DATA EXTRACTS: Begin
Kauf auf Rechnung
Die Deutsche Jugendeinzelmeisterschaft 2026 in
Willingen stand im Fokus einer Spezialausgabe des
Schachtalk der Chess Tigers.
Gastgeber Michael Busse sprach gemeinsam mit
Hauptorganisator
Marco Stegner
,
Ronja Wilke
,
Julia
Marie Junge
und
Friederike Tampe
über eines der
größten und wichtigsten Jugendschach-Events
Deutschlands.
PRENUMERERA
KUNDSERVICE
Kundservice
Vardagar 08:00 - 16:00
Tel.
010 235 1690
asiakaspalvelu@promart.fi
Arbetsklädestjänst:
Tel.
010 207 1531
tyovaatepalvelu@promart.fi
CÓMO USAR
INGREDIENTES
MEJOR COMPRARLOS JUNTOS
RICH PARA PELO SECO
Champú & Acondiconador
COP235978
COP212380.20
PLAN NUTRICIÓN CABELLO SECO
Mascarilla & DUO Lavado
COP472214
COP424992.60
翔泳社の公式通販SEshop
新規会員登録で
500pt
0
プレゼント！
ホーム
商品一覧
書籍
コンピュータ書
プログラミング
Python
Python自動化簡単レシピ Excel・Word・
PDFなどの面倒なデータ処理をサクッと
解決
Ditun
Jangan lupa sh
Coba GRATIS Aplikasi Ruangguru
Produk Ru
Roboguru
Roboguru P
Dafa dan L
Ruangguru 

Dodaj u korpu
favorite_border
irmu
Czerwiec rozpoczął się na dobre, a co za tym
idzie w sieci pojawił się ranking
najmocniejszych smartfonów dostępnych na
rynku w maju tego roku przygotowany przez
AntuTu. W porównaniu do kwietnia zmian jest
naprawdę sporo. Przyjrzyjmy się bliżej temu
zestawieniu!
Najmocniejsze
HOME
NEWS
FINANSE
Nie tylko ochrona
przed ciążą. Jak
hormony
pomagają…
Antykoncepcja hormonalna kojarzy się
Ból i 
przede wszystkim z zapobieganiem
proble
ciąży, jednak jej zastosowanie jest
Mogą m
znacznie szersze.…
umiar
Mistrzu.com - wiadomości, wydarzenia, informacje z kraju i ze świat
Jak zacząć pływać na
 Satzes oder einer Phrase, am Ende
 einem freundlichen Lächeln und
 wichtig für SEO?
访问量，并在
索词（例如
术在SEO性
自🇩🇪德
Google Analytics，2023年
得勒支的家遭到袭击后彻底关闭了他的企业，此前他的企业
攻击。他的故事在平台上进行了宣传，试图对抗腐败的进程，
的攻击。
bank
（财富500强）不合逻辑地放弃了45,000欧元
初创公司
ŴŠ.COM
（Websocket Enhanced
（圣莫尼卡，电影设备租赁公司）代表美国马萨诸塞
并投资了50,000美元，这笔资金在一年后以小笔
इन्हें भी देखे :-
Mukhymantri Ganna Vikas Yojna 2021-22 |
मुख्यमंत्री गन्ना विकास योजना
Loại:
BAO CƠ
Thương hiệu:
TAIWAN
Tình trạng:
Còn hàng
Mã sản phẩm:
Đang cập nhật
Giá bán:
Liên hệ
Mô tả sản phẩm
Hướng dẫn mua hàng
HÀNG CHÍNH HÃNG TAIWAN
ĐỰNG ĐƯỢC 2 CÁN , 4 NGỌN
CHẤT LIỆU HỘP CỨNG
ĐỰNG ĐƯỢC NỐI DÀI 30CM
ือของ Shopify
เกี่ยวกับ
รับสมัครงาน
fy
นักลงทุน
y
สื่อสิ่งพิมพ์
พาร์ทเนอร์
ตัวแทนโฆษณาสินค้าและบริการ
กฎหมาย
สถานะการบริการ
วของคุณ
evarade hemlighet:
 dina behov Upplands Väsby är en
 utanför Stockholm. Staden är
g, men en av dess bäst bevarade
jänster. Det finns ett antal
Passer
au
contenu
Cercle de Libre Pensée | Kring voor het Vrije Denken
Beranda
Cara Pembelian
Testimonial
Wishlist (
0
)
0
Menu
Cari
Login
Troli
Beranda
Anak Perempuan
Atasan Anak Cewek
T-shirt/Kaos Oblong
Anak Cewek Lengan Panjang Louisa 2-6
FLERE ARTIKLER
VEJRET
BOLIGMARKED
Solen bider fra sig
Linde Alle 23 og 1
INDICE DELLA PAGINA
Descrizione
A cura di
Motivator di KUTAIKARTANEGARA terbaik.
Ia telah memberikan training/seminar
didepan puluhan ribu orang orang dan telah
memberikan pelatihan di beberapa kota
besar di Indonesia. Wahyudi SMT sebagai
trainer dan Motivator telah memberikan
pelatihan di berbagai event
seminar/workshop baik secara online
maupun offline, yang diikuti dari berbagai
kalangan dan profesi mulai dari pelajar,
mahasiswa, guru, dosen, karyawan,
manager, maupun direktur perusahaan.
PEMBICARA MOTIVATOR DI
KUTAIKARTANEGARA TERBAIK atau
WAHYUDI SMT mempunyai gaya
DATA EXTRACTS: End
**ASSIGNMENT:**
Write down only the closing run of lines: the one containing "maupun offline, yang diikuti dari berbagai" and every line after it to the end of the entries, exactly.

**RESPONSE BOX:**
maupun offline, yang diikuti dari berbagai
kalangan dan profesi mulai dari pelajar,
mahasiswa, guru, dosen, karyawan,
manager, maupun direktur perusahaan.
PEMBICARA MOTIVATOR DI
KUTAIKARTANEGARA TERBAIK atau
WAHYUDI SMT mempunyai gaya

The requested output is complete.